# TASK DETAILS
The entries are to be printed again word for word, but no picture may appear.
--- GIVEN RECORDS ---
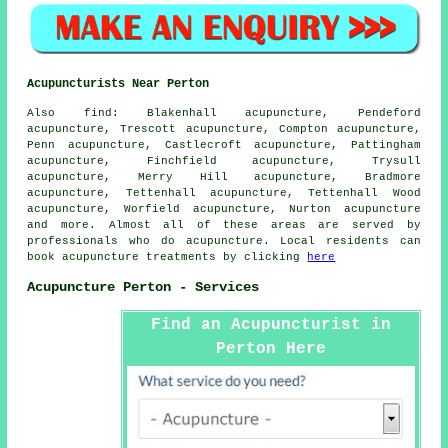
Acupuncturists Near Perton
Also
find
: Blakenhall acupuncture, Pendeford
acupuncture, Trescott acupuncture, Compton acupuncture,
Penn acupuncture, Castlecroft acupuncture, Pattingham
acupuncture, Finchfield acupuncture, Trysull
acupuncture, Merry Hill acupuncture, Bradmore
acupuncture, Tettenhall acupuncture, Tettenhall Wood
acupuncture, Worfield acupuncture, Nurton acupuncture
and more. Almost all of these areas are served by
professionals who do acupuncture. Local residents can
book acupuncture treatments by clicking
here
Acupuncture Perton - Services
Find an Acupuncturist in
Perton Here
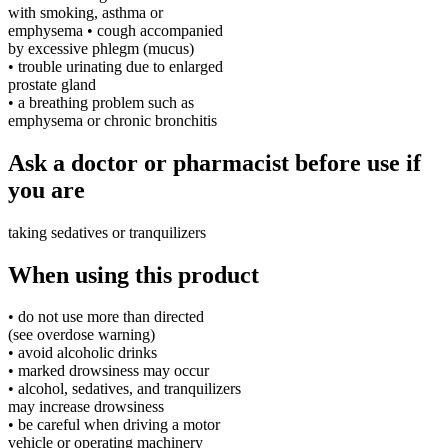
with smoking, asthma or
emphysema • cough accompanied
by excessive phlegm (mucus)
• trouble urinating due to enlarged
prostate gland
• a breathing problem such as
emphysema or chronic bronchitis
Ask a doctor or pharmacist before use if
you are
taking sedatives or tranquilizers
When using this product
• do not use more than directed
(see overdose warning)
• avoid alcoholic drinks
• marked drowsiness may occur
• alcohol, sedatives, and tranquilizers
may increase drowsiness
• be careful when driving a motor
vehicle or operating machinery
---
# YOUR SOLUTION
Acupuncturists Near Perton
Also
find
: Blakenhall acupuncture, Pendeford
acupuncture, Trescott acupuncture, Compton acupuncture,
Penn acupuncture, Castlecroft acupuncture, Pattingham
acupuncture, Finchfield acupuncture, Trysull
acupuncture, Merry Hill acupuncture, Bradmore
acupuncture, Tettenhall acupuncture, Tettenhall Wood
acupuncture, Worfield acupuncture, Nurton acupuncture
and more. Almost all of these areas are served by
professionals who do acupuncture. Local residents can
book acupuncture treatments by clicking
here
Acupuncture Perton - Services
Find an Acupuncturist in
Perton Here
with smoking, asthma or
emphysema • cough accompanied
by excessive phlegm (mucus)
• trouble urinating due to enlarged
prostate gland
• a breathing problem such as
emphysema or chronic bronchitis
Ask a doctor or pharmacist before use if
you are
taking sedatives or tranquilizers
When using this product
• do not use more than directed
(see overdose warning)
• avoid alcoholic drinks
• marked drowsiness may occur
• alcohol, sedatives, and tranquilizers
may increase drowsiness
• be careful when driving a motor
vehicle or operating machinery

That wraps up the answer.